Please print out every entry below, verbatim.

(Dataset records)
◆ ◆ ◆ ◆

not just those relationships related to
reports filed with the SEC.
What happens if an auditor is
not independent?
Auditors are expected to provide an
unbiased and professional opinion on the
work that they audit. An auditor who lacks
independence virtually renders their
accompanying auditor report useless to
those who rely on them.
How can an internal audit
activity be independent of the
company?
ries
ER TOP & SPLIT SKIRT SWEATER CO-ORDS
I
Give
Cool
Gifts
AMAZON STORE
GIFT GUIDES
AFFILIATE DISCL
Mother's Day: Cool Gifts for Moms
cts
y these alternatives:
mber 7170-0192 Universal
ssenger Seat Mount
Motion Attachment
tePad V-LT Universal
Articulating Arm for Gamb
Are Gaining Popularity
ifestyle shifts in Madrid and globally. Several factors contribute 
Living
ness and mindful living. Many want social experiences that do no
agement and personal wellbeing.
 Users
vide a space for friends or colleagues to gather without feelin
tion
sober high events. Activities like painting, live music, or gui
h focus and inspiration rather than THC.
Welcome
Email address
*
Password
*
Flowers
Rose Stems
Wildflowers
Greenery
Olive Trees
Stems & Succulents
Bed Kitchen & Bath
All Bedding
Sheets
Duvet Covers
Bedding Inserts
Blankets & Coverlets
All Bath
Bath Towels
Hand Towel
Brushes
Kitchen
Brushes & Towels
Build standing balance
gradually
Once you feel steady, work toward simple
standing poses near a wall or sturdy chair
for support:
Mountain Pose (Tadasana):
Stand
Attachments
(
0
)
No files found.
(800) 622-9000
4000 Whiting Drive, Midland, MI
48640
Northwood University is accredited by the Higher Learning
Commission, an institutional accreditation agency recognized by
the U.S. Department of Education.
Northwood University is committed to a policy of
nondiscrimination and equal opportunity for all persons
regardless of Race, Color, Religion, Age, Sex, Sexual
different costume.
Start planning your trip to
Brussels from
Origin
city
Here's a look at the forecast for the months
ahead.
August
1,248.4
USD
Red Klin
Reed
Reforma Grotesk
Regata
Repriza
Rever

◆ ◆ ◆ ◆

• _Exercise result_:
not just those relationships related to
reports filed with the SEC.
What happens if an auditor is
not independent?
Auditors are expected to provide an
unbiased and professional opinion on the
work that they audit. An auditor who lacks
independence virtually renders their
accompanying auditor report useless to
those who rely on them.
How can an internal audit
activity be independent of the
company?
ries
ER TOP & SPLIT SKIRT SWEATER CO-ORDS
I
Give
Cool
Gifts
AMAZON STORE
GIFT GUIDES
AFFILIATE DISCL
Mother's Day: Cool Gifts for Moms
cts
y these alternatives:
mber 7170-0192 Universal
ssenger Seat Mount
Motion Attachment
tePad V-LT Universal
Articulating Arm for Gamb
Are Gaining Popularity
ifestyle shifts in Madrid and globally. Several factors contribute 
Living
ness and mindful living. Many want social experiences that do no
agement and personal wellbeing.
 Users
vide a space for friends or colleagues to gather without feelin
tion
sober high events. Activities like painting, live music, or gui
h focus and inspiration rather than THC.
Welcome
Email address
*
Password
*
Flowers
Rose Stems
Wildflowers
Greenery
Olive Trees
Stems & Succulents
Bed Kitchen & Bath
All Bedding
Sheets
Duvet Covers
Bedding Inserts
Blankets & Coverlets
All Bath
Bath Towels
Hand Towel
Brushes
Kitchen
Brushes & Towels
Build standing balance
gradually
Once you feel steady, work toward simple
standing poses near a wall or sturdy chair
for support:
Mountain Pose (Tadasana):
Stand
Attachments
(
0
)
No files found.
(800) 622-9000
4000 Whiting Drive, Midland, MI
48640
Northwood University is accredited by the Higher Learning
Commission, an institutional accreditation agency recognized by
the U.S. Department of Education.
Northwood University is committed to a policy of
nondiscrimination and equal opportunity for all persons
regardless of Race, Color, Religion, Age, Sex, Sexual
different costume.
Start planning your trip to
Brussels from
Origin
city
Here's a look at the forecast for the months
ahead.
August
1,248.4
USD
Red Klin
Reed
Reforma Grotesk
Regata
Repriza
Rever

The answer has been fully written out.